@fruzia1992 - jakbym czytała o sobie i swoim dziecku, tylko że mój nie miał refluksu.
Mój syn ma 2,5roku. Pojęcie "się w miarę wyspałam" stosuję zaledwie (dopiero) od kilku miesięcy.
Dwa lata syna , a już na pewno pierwszy rok sprawiły, że jedno dziecko mi wystarczy. Zawsze chciałam mieć dwójkę albo i trójkę, ale ten jeden szkrab dał mi tak popalić , że dziękuję serdecznie, więcej takich atrakcji mi nie trzeba
I zrozumie to tylko ktoś , kto przez to przeszedł.
Przeczytałam parę komentarzy typu "cooo dziecko tyle miesięcy i nie siedzi?"

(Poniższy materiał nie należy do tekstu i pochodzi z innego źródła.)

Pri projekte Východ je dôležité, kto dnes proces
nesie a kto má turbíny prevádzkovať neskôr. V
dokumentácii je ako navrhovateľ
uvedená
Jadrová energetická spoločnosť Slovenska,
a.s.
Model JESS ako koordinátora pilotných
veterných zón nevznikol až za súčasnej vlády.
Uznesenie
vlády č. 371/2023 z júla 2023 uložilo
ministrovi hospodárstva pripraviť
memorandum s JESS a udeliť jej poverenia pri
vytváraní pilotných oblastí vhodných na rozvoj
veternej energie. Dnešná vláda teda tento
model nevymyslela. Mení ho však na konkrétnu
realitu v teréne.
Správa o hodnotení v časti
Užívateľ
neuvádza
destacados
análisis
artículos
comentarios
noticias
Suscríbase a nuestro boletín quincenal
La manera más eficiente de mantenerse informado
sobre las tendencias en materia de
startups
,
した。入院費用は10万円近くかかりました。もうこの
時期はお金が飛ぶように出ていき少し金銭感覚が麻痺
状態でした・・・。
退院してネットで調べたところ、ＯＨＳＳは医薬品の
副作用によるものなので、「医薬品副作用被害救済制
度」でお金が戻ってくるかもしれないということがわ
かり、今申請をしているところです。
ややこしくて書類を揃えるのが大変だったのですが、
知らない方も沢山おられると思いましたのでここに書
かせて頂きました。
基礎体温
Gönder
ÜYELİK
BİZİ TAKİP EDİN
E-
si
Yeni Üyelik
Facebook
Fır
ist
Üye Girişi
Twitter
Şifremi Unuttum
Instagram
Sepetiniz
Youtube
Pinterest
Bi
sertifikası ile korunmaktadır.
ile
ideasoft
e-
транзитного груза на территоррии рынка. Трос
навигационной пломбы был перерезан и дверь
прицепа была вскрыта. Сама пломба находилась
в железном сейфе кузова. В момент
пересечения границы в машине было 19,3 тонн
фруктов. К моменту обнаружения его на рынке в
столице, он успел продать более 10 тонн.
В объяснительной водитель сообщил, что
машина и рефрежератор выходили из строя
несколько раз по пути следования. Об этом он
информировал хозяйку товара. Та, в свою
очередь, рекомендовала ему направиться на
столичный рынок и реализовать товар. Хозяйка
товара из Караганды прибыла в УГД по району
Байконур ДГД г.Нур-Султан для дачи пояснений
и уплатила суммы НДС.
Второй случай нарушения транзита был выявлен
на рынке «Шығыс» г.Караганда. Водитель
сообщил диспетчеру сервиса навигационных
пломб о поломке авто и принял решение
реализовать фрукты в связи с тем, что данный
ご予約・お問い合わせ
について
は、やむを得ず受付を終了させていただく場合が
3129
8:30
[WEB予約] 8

Mój syn np mając roku nie potrafił nawet się obrócić z pleców na brzuch czy odwrotnie. Zresztą położenie na brzuchu kończyło się zawsze takim płaczem, że szybko przechodziliśmy z płaczu do wymiotów. A gdzie tam do siedzenia
Tak - roczne dziecko położone na plecach nie potrafiło się obrócić
Pomimo wizyt u fizjo i ćwiczeń w domu.
Dopiero po roku nagle zapaliła się jakaś lampka i syn mają 13 miesięcy zaczął się obracać. Mając 14miesięcy zaczął czworakować. Kolejny miesiąc i pierwsze próby siadania. Kolejny miesiąc i zaczął stawać na nóżki. Jak zaczął stawać na nóżki to się praktycznie od razu okazało, że cała fizjoterapia musi się skupić na kostkach i piętach syna bo były tak koślawe, że niech Bóg broni. Znowu coś.

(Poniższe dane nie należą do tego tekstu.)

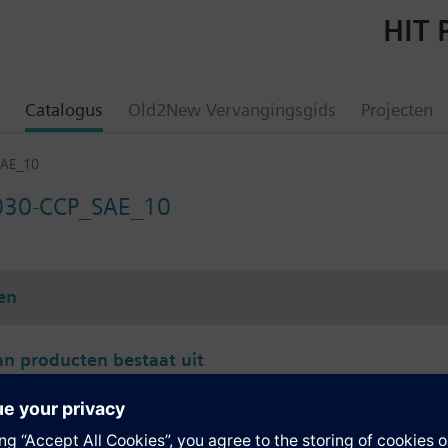
HIT 
Catalogus
Old2New Vervangingsgids
Projecten
SAE_10
030-CCP_SAE_10
en
an producten bestaat uit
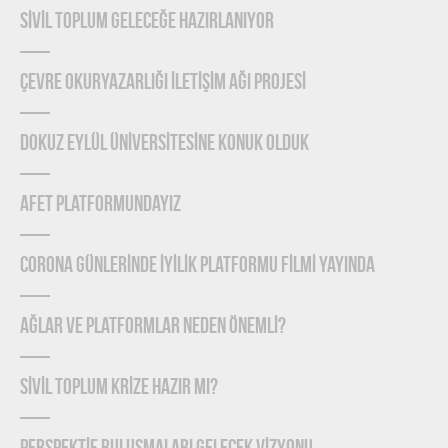
SİVİL TOPLUM GELECEĞE HAZIRLANIYOR
ÇEVRE OKURYAZARLIĞI İLETİŞİM AĞI PROJESİ
DOKUZ EYLÜL ÜNİVERSİTESİNE KONUK OLDUK
AFET PLATFORMUNDAYIZ
CORONA GÜNLERİNDE İYİLİK PLATFORMU FİLMİ YAYINDA
Ağlar ve Platformlar Neden Önemlİ?
SİVİL TOPLUM KRİZE HAZIR MI?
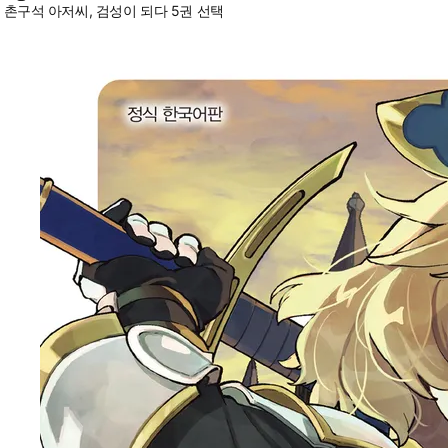
촌구석 아저씨, 검성이 되다 5권 선택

Jedzenie - długo jedzenie musiało być pod postacią papek / puree. Jakimkolwiek kawałkiem się od razu dławił. Wędzidełko sprawdzane - uprzedzam jakieś pytania.
Mając jeszcze 2 lata wybudzał się w nocy na mleko. I generalnie mam głęboko gdzieś opinie i zdania, że dziecko mając ileś tam miesięcy powinno już w nocy nie pić. Odstawiać, odzwyczajać itd. Czy próbowałam ? Tak próbowałam. Tyle w temacie. Mój pił. Bo chciał, bo inaczej nie spał on i cały dom razem z dziadkami piętro niżej. Po 2 roku życia nagle zapaliła się kolejna lampka i zaczął przesypiać całe noce. W końcu.

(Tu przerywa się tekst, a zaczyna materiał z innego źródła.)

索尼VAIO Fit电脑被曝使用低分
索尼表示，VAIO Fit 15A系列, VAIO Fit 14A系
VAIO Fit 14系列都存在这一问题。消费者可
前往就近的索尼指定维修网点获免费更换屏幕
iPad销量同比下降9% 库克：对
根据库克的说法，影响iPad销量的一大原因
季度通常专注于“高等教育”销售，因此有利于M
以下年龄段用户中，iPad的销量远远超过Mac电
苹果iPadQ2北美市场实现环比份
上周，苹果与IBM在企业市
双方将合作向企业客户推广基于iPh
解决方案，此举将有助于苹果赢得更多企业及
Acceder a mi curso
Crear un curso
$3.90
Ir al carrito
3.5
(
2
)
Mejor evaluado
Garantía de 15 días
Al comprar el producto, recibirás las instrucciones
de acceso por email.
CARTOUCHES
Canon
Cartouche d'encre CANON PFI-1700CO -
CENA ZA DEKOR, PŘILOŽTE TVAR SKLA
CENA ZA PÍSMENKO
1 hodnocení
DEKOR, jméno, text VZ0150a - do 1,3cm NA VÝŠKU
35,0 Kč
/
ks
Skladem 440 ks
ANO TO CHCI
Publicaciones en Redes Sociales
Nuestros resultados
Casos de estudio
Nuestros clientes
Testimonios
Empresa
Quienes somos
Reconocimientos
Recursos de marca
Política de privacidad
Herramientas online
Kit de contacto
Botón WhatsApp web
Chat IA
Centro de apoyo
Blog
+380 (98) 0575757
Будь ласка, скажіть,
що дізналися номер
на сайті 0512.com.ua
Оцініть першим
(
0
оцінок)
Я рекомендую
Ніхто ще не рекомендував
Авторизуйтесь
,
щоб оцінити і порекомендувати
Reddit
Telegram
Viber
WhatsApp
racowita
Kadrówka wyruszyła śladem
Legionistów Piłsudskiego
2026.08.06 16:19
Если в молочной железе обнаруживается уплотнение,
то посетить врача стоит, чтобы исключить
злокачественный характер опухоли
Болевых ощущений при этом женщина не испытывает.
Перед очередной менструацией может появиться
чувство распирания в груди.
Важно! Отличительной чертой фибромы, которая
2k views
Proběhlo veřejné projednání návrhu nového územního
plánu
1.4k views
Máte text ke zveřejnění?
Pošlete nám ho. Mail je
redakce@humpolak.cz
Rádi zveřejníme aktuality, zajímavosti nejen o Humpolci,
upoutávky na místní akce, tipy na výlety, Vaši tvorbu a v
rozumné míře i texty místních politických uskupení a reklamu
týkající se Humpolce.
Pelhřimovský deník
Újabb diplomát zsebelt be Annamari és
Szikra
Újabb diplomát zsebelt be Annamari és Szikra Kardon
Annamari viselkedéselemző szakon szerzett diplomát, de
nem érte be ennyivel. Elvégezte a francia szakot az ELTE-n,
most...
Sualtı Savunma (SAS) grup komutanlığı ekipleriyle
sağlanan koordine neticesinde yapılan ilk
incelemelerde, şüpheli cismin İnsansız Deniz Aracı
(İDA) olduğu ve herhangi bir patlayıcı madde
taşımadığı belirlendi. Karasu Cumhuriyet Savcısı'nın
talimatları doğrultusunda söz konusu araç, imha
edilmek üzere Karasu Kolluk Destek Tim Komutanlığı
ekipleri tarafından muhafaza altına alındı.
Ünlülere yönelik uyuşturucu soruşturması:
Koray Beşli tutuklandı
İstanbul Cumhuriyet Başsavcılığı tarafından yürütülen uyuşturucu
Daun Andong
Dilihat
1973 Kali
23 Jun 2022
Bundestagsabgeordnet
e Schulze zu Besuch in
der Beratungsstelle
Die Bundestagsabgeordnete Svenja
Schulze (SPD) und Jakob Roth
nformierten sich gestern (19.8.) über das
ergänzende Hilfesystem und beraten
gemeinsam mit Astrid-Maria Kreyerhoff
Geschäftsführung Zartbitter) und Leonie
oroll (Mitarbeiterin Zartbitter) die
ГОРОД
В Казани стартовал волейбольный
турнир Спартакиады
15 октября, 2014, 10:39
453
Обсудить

Teraz ma 2,5roku. Zaczyna mówić. Dopiero teraz ?? Tzn nie, mówił mama tata baba brumbrum, ale tyle. Niektóre dzieci mając 2,5roku potrafią już płynnie mówić. Mój od niedawna składa zdania, zaczyna więcej mówić ale daleko mu do płynnej zrozumiałej mowy. Ale łapie, średnio 1-2 nowe zdania na tydzień .
Czy byliśmy np u psychologa ? Tak. Syn jest w pełni zdrowy, rozumny, aktywny, nawiązuje kontakty, wita się z ludźmi, uśmiecha się do wszystkich, jest chętny do zabawy z każdym, ma bardzo dobrą pamięć. Grubo ponad pół roku temu na wizycie miał naśladować pewne czynności , żeby sprawdzić czy właśnie angażuje się i naśladuje. Byliśmy naprawdę niedawno na wizycie kontrolnej. Zapamiętał wszystko co gdzie jest, w budynku w którym był tylko raz - wiedział gdzie ma iść, którym korytarzem, gdzie skręcić, nawet który to był pokój.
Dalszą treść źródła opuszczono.